Physicists call $g$ the density of states because if we integrate it over some interval $[E, E + \Delta E]$ we get ‘the number of states’ in that energy range. At least that’s what physicists say. What we actually get is the measure of the set

$\{x \in X: \; E \le H(x) \le E + \Delta E \}$

Before moving on, a word about dimensional analysis. I’m doing physics, so my quantities have dimensions. In particular, $E$ and $d E$ have units of energy, while the measure $d\nu(E)$ is dimensionless, so the density of states $g(E)$ has units of energy^-1.

This matters because right now I want to take the logarithm of $g(E),$ yet the rules of dimensional analysis include a stern finger-wagging prohibition against taking the logarithm of a quantity unless it’s dimensionless. There are legitimate ways to bend these rules, but I won’t. Instead I’ll follow most physicists and introduce a constant with dimensions of energy, $w,$ called the energy width. It’s wise to think of this as an arbitrary small unit of energy. Using this we can make all the calculations to come obey the rules of dimensional analysis. If you find that ridiculous, you can mentally set $w$ equal to 1.

With that said, now let’s introduce the so-called microcanonical entropy, often called the Boltzmann entropy:

$S_{\mathrm{micro}}(E) = k \ln (w g(E))$

Here we are taking Boltzmann’s old idea of entropy as $k$ times the logarithm of the number of states and applying it to the density of states. This allows us to define an entropy of our system at a specific fixed energy $E.$ Physicists call the set of microstates with energy exactly equal to some number $E$ the microcanonical ensemble, and they say the microcanonical entropy is the entropy of the microcanonical ensemble.
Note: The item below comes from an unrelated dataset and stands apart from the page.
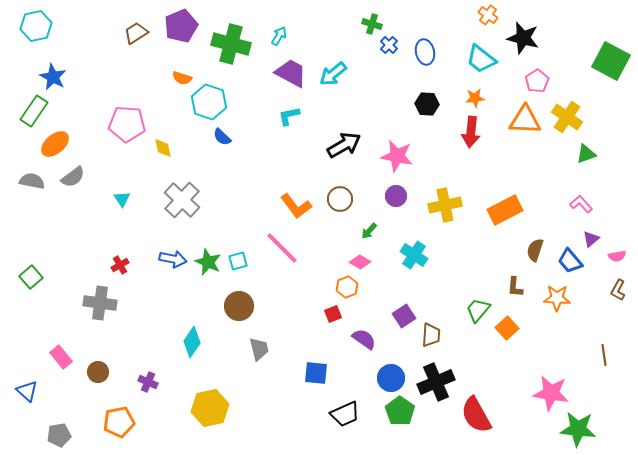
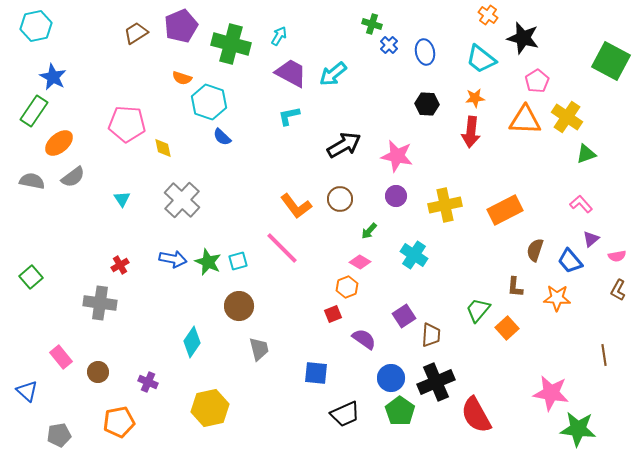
orange ellipse at (55, 144): moved 4 px right, 1 px up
This is a bit odd, because the set of microstates with energy exactly $E$ typically has measure zero. But it’s a useful way of thinking.

In terms of the microcanonical entropy, we have

$\displaystyle{ g(E) = \frac{1}{w} e^{S_{\mathrm{micro}}(E)/k} }$

Combining this with our earlier formula

$\displaystyle{ Z_k(C) = \int_0^\infty e^{-C E/k} g(E) \, d E }$

we get this formula for the partition function:

$\displaystyle{ Z_k(C) = \int_0^\infty e^{-(C E - S_{\mathrm{micro}}(E))/k} \, \frac{d E}{w} }$

Now things are getting interesting!

First, the quantity $C E - S_{\mathrm{micro}}(E)$ should remind you of the formula we saw in Part 2 for the negative free entropy of a thermostatic system. Remember, that formula was

$\Psi(C) = \inf_E (C E - S(E))$

Second, we instantly get a beautiful formula for the negative free entropy of a classical stat mech system:

$\displaystyle{ \Psi_k(C) = - k \ln Z_k(C) = - k \ln \int_0^\infty e^{-(C E - S_{\mathrm{micro}}(E))/k} \, \frac{d E}{w} }$

Using this we can show the following cool fact:

Main Result. Suppose $S_{\mathrm{micro}} \colon [0,\infty) \to \mathbb{R}$ is a concave function with continuous second derivative. Suppose that for some $C > 0$ the quantity $C E - S_{\mathrm{micro}}(E)$ has a unique minimum as a function of $E,$ and $S''_{\mathrm{micro}} < 0$ at that minimum. Then

$\displaystyle{ \lim_{k \to 0} \Psi_k(C) \quad = \quad \inf_E \left(C E - S_{\mathrm{micro}}(E)\right) }$

The quantity at right deserves to be called the microcanonical negative free entropy. So, when the hypotheses hold,

As $k \to 0,$ the free entropy of a classical statistical mechanical system approaches its microcanonical free entropy!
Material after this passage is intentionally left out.